Ingeborg Bachmann’s Malina is a conundrum, a broad sweeping novel that defies genre, breaking out of traditional forms to talk about disjointed identity and sense of place amid the shards of post-war Europe. Widely admired, reviewers have found Malina hard to talk about: John Williams, writing in the New York Times, believes it is “very much a war story, if not in conventional ways.” The Guardian’s Nicci Gerrard notes “the buried detective story struggling to surface” up through an altogether different narrative “of female subjectivity and trauma.” The novelist Rachel Kushner thinks it is “a portrait, in language, of female consciousness.”
Born 1926 in Klagenfurt, Bachmann is considered one of the most important Austrian writers of the 20th century, whose work focused on the role of women in a patriarchal society, the ramifications of war and peace and individual human suffering. These themes are very much present in Malina, which was also adapted into a 1991 movie starring the great French actress Isabelle Huppert and written by another indispensable Austrian literary luminary, the Nobel Prize winner Elfriede Jelinek.
First published in English in 1990, Malina has now been nobly re-translated by Philip Boehm and his introductory note is as clear an indication as any of the substantial challenge he faced in interpreting this rather mysterious work, whose flow is that of a river with many bends. Using contemporary American English, Boehm writes, “I have attempted to capture both the wordplay of the original as well as its unique rhythm.” That rhythm breaks and chops between first-person recollections, fragments of conversations, snippets of other languages including Hungarian and French, lines of musical score, recreations of dreams, letters, and bureaucratic interactions. Wisely, Boehm left many of the Viennese idioms untranslated, adding to the English edition’s sense of place.
Between Two Worlds
That place is what Bachmann called Ungargassenland, where the novel’s unnamed female narrator and her competing lovers, Ivan and the titular Malina, live. “Whoever sees the world from such a narrow point of view as the Third District is naturally inclined to extol the Ungargasse,” she writes. “There’s no doubt that Vienna has much prettier streets; however, they occur in other districts, and evoke the same response that overly beautiful women do: they are duly admired, but who would even consider approaching them?”

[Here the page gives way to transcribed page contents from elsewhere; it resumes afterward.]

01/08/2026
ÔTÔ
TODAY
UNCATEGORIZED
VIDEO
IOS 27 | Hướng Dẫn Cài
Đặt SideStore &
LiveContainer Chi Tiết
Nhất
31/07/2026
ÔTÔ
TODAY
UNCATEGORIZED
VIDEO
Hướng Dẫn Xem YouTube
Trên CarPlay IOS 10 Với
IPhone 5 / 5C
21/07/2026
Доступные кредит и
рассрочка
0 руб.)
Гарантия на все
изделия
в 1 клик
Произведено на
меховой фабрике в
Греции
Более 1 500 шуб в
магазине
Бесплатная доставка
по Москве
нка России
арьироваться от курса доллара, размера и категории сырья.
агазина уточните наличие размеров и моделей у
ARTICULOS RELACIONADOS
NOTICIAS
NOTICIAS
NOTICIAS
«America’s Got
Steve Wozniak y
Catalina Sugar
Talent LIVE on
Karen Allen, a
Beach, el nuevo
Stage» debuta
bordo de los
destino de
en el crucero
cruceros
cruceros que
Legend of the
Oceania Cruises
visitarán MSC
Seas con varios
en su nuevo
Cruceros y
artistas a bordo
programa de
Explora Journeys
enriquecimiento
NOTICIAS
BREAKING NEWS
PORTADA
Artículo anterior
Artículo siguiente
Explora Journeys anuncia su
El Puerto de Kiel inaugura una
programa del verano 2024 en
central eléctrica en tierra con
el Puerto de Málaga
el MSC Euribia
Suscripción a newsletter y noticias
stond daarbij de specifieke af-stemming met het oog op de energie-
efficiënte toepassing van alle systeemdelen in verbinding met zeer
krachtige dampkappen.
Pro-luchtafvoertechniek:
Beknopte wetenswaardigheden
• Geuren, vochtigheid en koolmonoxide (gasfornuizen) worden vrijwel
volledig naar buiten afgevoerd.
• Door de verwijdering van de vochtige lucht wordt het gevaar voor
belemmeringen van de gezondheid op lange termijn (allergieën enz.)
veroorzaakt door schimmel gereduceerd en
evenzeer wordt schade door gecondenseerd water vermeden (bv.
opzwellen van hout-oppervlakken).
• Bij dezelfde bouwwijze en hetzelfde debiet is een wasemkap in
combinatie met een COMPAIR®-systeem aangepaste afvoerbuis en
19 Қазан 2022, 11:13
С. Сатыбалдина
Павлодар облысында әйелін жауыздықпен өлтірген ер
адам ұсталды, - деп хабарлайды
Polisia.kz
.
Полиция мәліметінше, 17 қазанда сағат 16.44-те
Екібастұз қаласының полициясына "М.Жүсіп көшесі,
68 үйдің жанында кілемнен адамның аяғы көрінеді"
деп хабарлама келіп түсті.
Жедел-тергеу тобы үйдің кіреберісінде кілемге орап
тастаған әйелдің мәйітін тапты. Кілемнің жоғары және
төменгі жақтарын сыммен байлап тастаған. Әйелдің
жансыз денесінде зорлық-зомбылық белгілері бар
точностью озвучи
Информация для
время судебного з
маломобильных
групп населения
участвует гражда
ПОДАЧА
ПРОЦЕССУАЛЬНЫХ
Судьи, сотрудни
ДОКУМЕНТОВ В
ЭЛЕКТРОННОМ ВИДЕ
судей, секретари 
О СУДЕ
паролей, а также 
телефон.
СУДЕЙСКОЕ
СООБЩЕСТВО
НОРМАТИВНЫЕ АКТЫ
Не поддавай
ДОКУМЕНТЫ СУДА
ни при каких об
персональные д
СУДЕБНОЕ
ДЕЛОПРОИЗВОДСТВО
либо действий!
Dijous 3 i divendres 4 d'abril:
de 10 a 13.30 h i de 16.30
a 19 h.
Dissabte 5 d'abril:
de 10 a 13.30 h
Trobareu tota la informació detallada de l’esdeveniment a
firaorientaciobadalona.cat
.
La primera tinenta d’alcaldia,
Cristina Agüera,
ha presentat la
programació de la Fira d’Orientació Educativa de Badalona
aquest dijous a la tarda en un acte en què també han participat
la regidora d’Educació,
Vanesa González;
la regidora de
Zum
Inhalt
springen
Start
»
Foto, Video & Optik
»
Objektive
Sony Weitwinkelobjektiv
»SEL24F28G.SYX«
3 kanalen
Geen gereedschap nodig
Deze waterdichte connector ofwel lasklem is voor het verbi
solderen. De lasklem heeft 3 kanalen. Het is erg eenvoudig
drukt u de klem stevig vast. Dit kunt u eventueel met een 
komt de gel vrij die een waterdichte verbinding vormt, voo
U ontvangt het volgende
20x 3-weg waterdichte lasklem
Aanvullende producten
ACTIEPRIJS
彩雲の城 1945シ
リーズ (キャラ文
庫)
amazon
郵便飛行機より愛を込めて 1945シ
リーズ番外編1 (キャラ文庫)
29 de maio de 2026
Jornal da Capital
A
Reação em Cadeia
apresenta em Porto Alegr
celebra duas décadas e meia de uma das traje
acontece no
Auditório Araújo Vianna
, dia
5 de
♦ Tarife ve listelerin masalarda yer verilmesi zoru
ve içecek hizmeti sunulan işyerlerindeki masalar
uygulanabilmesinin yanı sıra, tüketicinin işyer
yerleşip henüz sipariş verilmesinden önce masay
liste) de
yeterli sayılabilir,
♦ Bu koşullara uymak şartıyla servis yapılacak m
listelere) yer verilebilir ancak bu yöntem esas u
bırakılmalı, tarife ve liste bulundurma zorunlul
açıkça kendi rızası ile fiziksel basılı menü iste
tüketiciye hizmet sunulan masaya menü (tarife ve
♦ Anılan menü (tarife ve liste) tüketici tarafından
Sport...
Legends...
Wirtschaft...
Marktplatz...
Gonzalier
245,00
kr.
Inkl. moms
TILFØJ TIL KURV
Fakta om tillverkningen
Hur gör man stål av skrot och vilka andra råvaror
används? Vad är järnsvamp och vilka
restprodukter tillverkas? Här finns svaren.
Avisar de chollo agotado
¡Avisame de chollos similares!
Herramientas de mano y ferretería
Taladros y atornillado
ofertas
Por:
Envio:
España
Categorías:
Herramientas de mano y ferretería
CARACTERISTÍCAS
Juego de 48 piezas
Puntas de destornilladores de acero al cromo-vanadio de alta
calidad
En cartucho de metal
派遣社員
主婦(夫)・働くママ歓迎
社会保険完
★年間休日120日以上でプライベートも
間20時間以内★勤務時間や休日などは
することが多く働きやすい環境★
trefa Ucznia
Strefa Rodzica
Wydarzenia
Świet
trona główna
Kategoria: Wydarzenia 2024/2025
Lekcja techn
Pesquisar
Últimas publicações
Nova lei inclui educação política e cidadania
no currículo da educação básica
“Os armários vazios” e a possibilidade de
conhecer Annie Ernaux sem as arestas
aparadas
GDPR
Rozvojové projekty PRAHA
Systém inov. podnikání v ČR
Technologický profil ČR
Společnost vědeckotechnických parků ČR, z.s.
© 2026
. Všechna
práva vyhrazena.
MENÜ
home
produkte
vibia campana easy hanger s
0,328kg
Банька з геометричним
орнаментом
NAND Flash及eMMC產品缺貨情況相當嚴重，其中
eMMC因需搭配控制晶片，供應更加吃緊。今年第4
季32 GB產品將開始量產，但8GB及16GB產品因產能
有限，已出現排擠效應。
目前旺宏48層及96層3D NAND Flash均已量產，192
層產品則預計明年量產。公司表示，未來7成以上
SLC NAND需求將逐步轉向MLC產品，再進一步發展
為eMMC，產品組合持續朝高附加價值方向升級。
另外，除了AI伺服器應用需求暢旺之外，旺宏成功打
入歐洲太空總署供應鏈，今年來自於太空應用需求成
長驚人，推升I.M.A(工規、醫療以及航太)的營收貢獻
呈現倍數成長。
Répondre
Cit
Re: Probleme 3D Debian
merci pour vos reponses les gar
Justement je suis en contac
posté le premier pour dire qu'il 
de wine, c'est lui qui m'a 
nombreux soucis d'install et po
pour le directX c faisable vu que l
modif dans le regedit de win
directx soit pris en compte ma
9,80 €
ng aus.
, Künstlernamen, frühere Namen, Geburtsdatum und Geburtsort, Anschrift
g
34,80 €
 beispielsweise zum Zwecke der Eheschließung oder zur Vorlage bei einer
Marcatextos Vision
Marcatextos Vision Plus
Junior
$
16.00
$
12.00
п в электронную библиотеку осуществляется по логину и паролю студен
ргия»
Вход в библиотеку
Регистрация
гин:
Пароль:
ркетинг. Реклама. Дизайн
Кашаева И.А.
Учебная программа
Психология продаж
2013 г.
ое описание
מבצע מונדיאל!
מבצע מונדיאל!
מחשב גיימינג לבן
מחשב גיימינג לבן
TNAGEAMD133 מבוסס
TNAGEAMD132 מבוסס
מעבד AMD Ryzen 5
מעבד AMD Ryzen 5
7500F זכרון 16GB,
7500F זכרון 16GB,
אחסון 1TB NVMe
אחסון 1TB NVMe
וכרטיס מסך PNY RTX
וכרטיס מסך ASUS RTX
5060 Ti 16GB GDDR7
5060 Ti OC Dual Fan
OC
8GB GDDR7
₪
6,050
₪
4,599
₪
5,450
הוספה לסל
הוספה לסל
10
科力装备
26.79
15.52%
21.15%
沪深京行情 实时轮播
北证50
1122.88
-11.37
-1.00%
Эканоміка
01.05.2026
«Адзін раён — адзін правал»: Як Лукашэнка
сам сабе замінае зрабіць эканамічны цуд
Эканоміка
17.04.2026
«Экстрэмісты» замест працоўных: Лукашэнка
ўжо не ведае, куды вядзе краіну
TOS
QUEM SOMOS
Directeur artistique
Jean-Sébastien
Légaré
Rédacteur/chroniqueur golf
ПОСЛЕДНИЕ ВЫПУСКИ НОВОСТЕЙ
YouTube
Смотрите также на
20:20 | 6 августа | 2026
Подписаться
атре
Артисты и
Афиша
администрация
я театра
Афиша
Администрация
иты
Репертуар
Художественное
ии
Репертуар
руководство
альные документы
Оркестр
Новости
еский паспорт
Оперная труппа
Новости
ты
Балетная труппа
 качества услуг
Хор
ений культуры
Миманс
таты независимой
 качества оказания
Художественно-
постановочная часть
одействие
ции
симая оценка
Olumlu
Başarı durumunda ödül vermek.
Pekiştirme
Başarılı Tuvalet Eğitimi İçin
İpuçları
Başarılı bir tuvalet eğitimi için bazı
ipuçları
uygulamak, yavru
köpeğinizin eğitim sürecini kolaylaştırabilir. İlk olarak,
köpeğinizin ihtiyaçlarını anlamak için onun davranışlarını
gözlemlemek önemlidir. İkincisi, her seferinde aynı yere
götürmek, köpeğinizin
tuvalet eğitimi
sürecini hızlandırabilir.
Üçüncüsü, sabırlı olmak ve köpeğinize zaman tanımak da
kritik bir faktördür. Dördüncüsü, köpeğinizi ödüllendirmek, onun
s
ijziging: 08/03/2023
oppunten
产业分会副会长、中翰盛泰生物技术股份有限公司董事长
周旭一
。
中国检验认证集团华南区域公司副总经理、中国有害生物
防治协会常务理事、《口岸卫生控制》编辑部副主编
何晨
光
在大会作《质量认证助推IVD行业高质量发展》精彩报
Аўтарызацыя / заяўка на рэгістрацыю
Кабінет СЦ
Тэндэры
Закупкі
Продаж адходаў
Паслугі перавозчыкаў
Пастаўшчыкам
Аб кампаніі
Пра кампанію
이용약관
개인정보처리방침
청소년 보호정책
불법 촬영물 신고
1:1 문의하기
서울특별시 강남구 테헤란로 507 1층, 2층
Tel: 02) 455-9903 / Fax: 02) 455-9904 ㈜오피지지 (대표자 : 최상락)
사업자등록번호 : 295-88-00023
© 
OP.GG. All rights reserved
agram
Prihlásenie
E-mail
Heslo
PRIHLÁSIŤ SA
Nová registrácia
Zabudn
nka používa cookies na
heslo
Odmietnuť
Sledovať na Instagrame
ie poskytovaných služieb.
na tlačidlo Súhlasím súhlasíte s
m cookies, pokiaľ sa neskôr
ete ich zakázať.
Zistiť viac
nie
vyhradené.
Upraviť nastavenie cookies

“Summary does Malina no favors,” observed Dustin Illingworth, writing for The Nation. But it is enough to say that the novel unfolds in three distinct parts. The first, the longest, handles The Woman (as she is called in the film version) and her competing relationships with the man she lives with, Malina, a museum employee and minor, forgettable intellectual, versus the man after whom she longs and obsesses, the Hungarian-born Ivan. “I am double,” the narrator says, at once Ivan’s and Malina’s. “Ivan and I: the world converging; Malina and I, since we are one: the world diverging.”
Malina is a novel that ever faces inward, turning in on itself, the narrator writing herself into existence. It is also one that shifts onto especially disturbing terrain in its second and third acts. If the novel’s initial episodes are anchored in Ungargassenland, the second part is detached from time and place, formed by the narrator’s unsettling memories of her violent father, the novel’s “third man.” We share her visceral dreams, drawing on the images and experiences of the Second World War: the electric barbed wire fence and the watchtower; the father’s shiny black boots and riding crop, rifle and execution pistol. “His costumes are worn in the deepest night, bloodstained and horrible.”
The third part is both the novel’s and the narrator’s denouncement. “I have lived in Ivan,” she says, “and die in Malina.” Under the weight of depression, trauma, and violence, as well as these larger forces of war and patriarchy, it is in its final pages that Malina finally collapses in on itself, the fragments breaking apart. Content dictates form.